• REQUIREMENT
Find the line with "limites fisiológicos para" in the entries below. Repeat it, every following line, and the line with "22,2% dos animais, nos", exactly and with nothing added.

• Saved entries

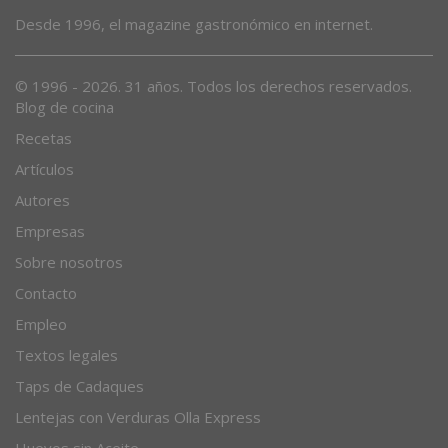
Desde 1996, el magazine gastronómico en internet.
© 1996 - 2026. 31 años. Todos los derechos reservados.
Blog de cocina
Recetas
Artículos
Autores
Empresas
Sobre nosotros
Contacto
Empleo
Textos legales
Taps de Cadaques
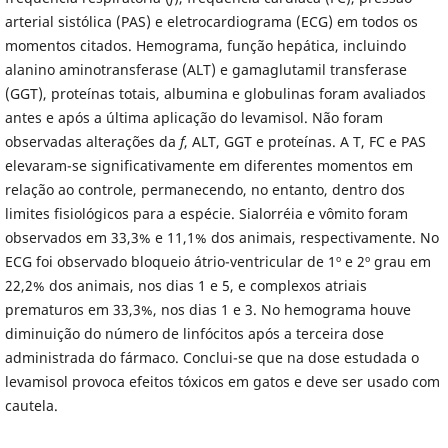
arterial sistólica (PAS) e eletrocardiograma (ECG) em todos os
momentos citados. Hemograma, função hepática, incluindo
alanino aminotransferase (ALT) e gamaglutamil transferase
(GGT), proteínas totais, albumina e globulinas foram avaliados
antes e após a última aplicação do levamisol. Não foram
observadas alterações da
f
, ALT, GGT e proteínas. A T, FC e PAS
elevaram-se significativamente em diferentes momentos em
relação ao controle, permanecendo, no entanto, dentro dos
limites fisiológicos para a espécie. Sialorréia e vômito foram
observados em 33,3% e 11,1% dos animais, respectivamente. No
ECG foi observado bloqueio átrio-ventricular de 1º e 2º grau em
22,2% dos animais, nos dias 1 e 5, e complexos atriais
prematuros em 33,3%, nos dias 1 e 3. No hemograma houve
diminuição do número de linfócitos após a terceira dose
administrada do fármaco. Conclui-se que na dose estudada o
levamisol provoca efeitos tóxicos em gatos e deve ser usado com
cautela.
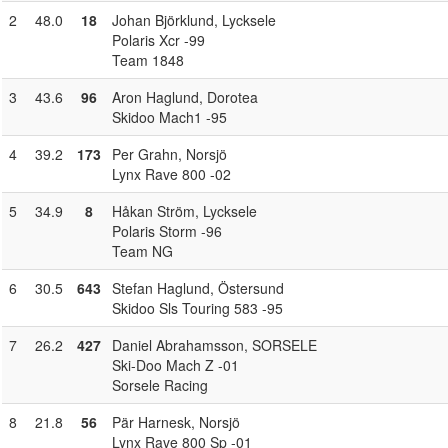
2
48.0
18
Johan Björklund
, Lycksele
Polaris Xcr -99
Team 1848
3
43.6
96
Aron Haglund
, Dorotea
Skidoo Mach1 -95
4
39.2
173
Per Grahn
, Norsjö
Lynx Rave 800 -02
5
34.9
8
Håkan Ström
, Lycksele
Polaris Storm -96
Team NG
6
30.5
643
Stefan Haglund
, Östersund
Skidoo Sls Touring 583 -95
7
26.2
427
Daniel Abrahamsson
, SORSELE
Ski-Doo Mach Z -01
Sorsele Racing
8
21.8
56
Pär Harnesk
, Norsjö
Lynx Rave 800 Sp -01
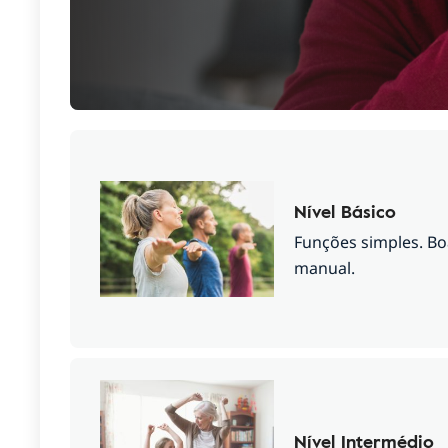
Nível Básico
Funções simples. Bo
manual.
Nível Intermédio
...
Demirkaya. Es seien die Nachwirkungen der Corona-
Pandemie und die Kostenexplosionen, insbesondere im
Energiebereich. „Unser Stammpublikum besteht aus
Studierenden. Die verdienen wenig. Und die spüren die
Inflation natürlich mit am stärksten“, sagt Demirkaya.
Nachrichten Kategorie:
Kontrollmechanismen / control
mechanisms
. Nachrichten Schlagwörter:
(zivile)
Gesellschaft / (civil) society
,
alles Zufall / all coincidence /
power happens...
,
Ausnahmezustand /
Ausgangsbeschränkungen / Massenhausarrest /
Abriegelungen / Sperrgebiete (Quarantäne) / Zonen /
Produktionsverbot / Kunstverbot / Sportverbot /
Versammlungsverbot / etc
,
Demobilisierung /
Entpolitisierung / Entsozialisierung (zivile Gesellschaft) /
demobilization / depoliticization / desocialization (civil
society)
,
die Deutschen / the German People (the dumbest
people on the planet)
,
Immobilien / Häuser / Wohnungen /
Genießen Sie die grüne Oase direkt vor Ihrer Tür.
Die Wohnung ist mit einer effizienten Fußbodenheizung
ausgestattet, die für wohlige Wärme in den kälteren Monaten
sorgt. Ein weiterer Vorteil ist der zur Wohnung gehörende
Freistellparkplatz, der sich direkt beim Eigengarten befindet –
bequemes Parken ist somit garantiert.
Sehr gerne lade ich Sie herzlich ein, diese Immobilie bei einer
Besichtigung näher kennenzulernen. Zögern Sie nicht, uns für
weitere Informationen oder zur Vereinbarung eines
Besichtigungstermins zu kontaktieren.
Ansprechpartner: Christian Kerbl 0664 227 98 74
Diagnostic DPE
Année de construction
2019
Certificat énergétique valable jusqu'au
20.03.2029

• FINAL ANSWER
limites fisiológicos para a espécie. Sialorréia e vômito foram
observados em 33,3% e 11,1% dos animais, respectivamente. No
ECG foi observado bloqueio átrio-ventricular de 1º e 2º grau em
22,2% dos animais, nos dias 1 e 5, e complexos atriais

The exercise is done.